No longer current: I wasn't aware of the high-yield TAA-CREF and Vanguard money market mutual funds before and I don't know much about them, but they are the highest yielding money market mutual funds out there for us retail investors, so I'll follow them and look into them a bit more closely. At this stage, it is still unclear if they really are available to all of us individual retail investors or if there are restrictions or fees that might reduce their attractiveness, but they do seem rather attractive, especially as an alternative to CDs.

Update from a previous week: The TIAA-CREF yield recovered a bit last week after plunging the week before. Who knows whether that was a fluke or whether the original high yield was a fluke. Stay tuned.

Latest Update: The TIAA-CREF yield is now right about at the same level as the PayPal yield. The yield appears to have roughly stabilized, but we'll have to watch it and see how it evolves.

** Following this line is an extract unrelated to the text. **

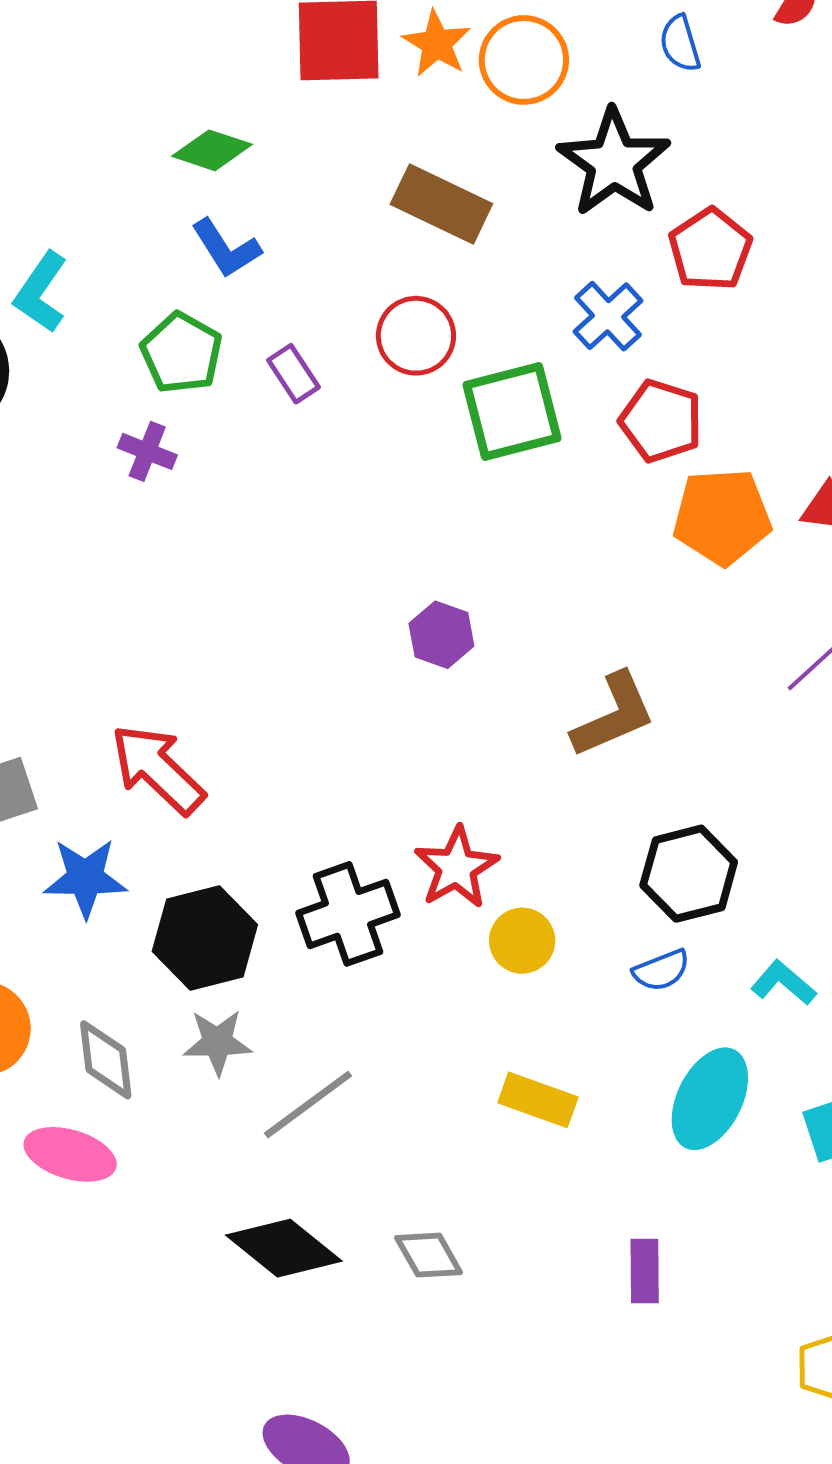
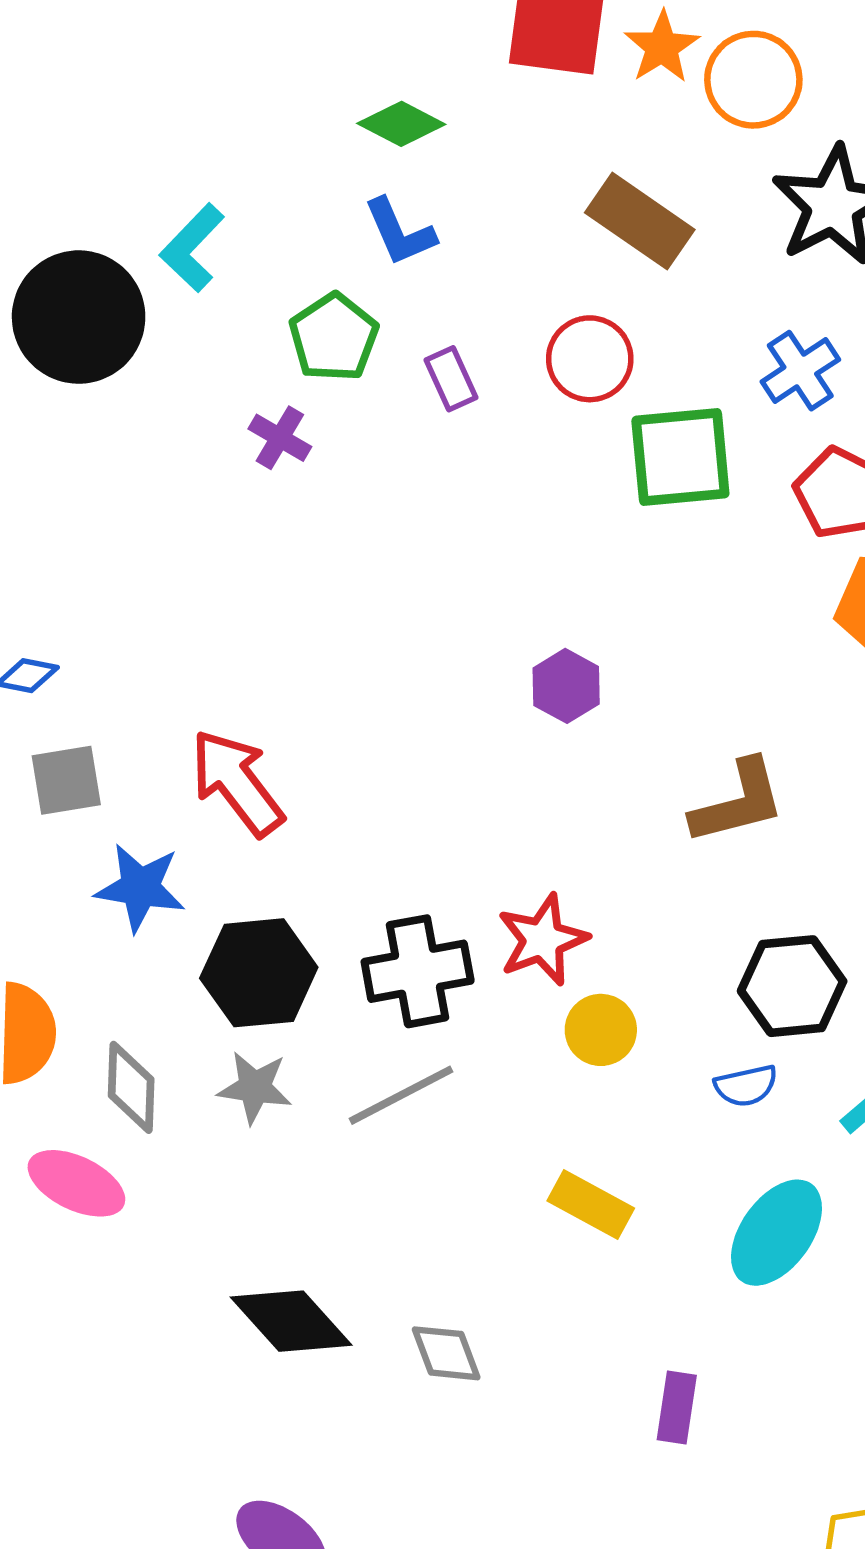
gray line: (308, 1105) -> (401, 1095), moved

4-week T-bills continue to not look as attractive a place for cash that you won't need for a month, since the new issue yield remains well below the yield of PayPal and Fidelity Cash Reserves, but this rate fluctuates significantly from week to week. The rate is locked in for four weeks once you buy the T-bill at the weekly auction, but you can't predict what rate you will get at the next auction since it is based on supply and demand. Simply letting the T-bills automatically roll every four weeks will average out a lot of this volatility. Frankly, the extreme volatility with frequent low yields has turned me off to T-bills in favor of PayPal and Fidelity Cash Reserves, but we'll see how yields evolve over the coming months. I believe that the low yield is due to turmoil in the bond market, with people dumping longer-term bonds and shifting money towards the shorter end of the Treasury yield curve. More money flowing in drives up the price, which lowers the yield.

Check Bankrate.com for the availability of high-rate CDs (5.00% APY to 5.51% APY for 6-month). Alas, there are frequently quite a few caveats, strings, restrictions, requirements, minimums, "introductory specials", and other gotchas, so read the fine print carefully. And some of these banks may have been involved in the subprime lending mess, so you might want to avoid them out of principle even if your principal is protected by the FDIC. CDs work great for some people, but horribly for others. I have no CDs since I do not have any free cash that I can afford to lock up with restrictions for even three months. But, that said, I am considering putting at least a little free cash in short-term CDs (three-month, six-month, or maybe even one-year), in the Fall , especially if the Fed raises interest rates by a quarter-point in that timeframe. My current thinking is that although I can get a moderate increment of yield from a CD (e.g., from NetBank), the additional hassles don't seem worth the effort compared to the simplicity and flexibility I get with PayPal and Fidelity FDRXX. CDs would be worth the effort if I had a lot more cash, but I don't. And if you are up in the 35% tax bracket, a tax-free money market mutual fund (like FTEXX) may be a better deal.

Please note the disclaimer on Fidelity's web site for mutual funds:

Past performance is no guarantee of future results. Yield will vary.

As always, please note that cash placed in money market mutual funds is subject to the disclaimer that:

An investment in the Fund is not insured or guaranteed by the Federal Insurance Deposit Corporation or any other government agency. Although the Fund seeks to preserve the value of your investment at $1.00 per share, it is possible to lose money by investing in the Fund.

In practice, that is not a problem at all, but it does incline me to spread my money around a bit.

T-bills and the cash in your bank checking and savings accounts or bank CDs are of course "protected", either by "the full faith and credit of the U.S. Treasury" or the FDIC. Please realize that you may not get your full principle back if you attempt to cash out early for Treasury securities since you'll get the price on the open market, which is not guaranteed by the U.S. Treasury. You are only assured of getting your full principle if your Treasury security is held until maturity (or Treasury "calls" the security or issues an offer to repurchase.)

I am not an investment adviser, so my opinions and the data presented here should not be considered as advice for where to invest your money. You should examine this and other available data before deciding how to invest your money. And, seriously, past returns should not be construed as a guarantee or even an "indication" of future returns.